Collected data entries -
Start of Block

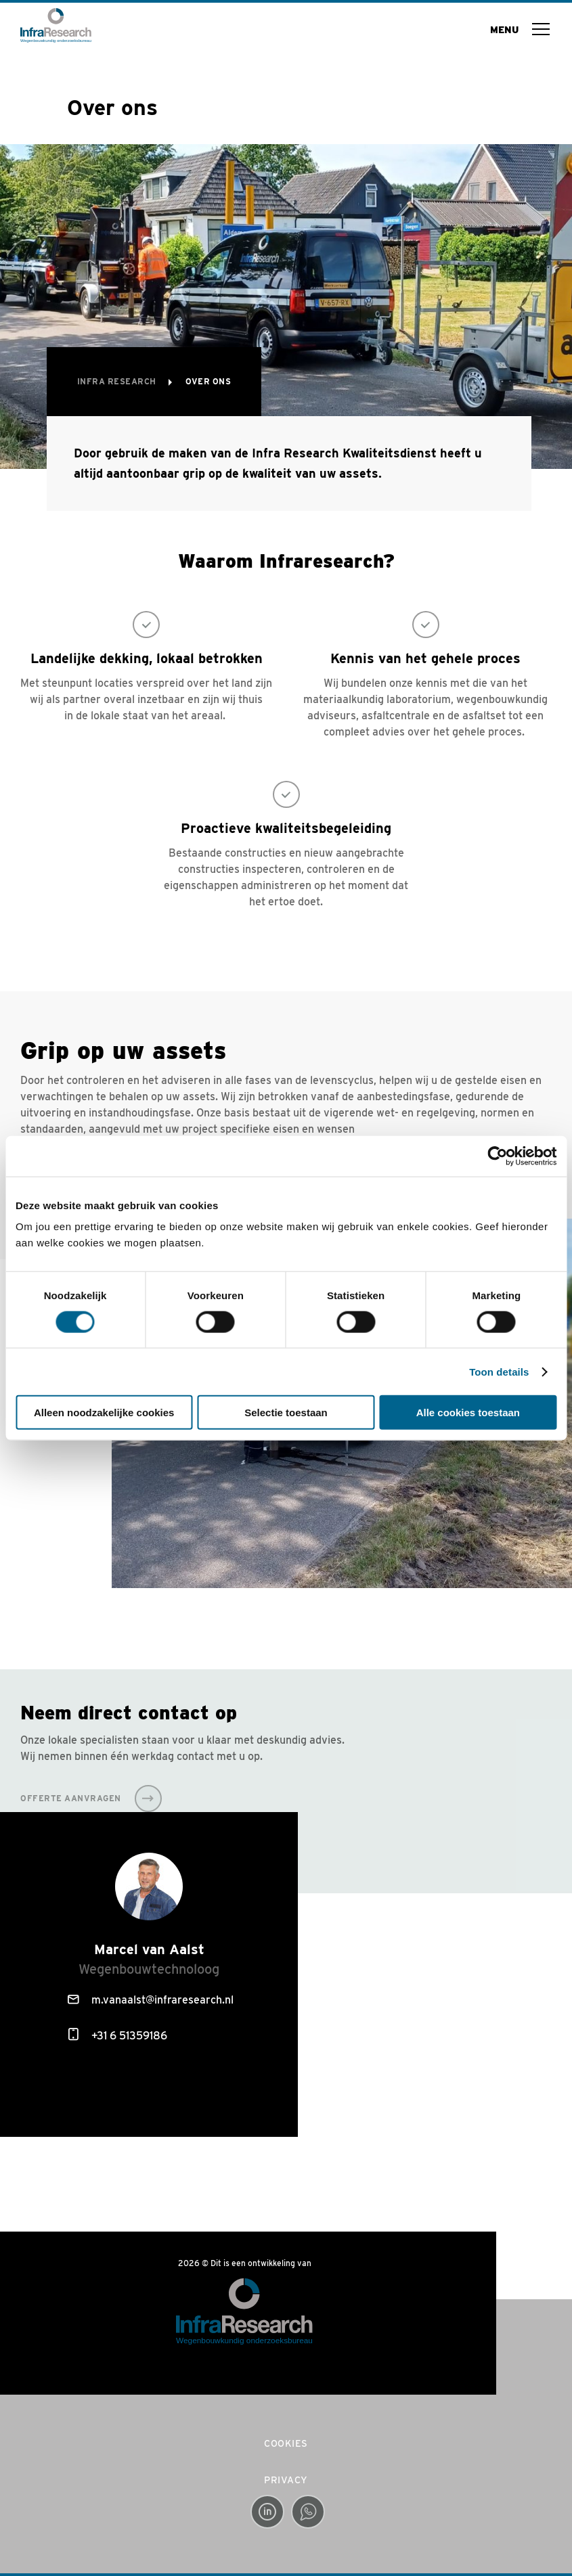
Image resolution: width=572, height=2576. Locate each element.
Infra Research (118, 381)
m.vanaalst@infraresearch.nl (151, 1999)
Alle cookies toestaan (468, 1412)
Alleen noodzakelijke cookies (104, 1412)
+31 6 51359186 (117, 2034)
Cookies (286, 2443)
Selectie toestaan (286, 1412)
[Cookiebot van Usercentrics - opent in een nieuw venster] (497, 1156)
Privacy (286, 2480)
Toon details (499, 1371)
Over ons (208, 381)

End of Block

EXERCISE PROMPT -
Leave out every line before the one containing "Infra Research (118, 381)". Transcribe that line and all lines after it through the end of the data above, exactly.

WRITTEN RESPONSE -
Infra Research (118, 381)
m.vanaalst@infraresearch.nl (151, 1999)
Alle cookies toestaan (468, 1412)
Alleen noodzakelijke cookies (104, 1412)
+31 6 51359186 (117, 2034)
Cookies (286, 2443)
Selectie toestaan (286, 1412)
[Cookiebot van Usercentrics - opent in een nieuw venster] (497, 1156)
Privacy (286, 2480)
Toon details (499, 1371)
Over ons (208, 381)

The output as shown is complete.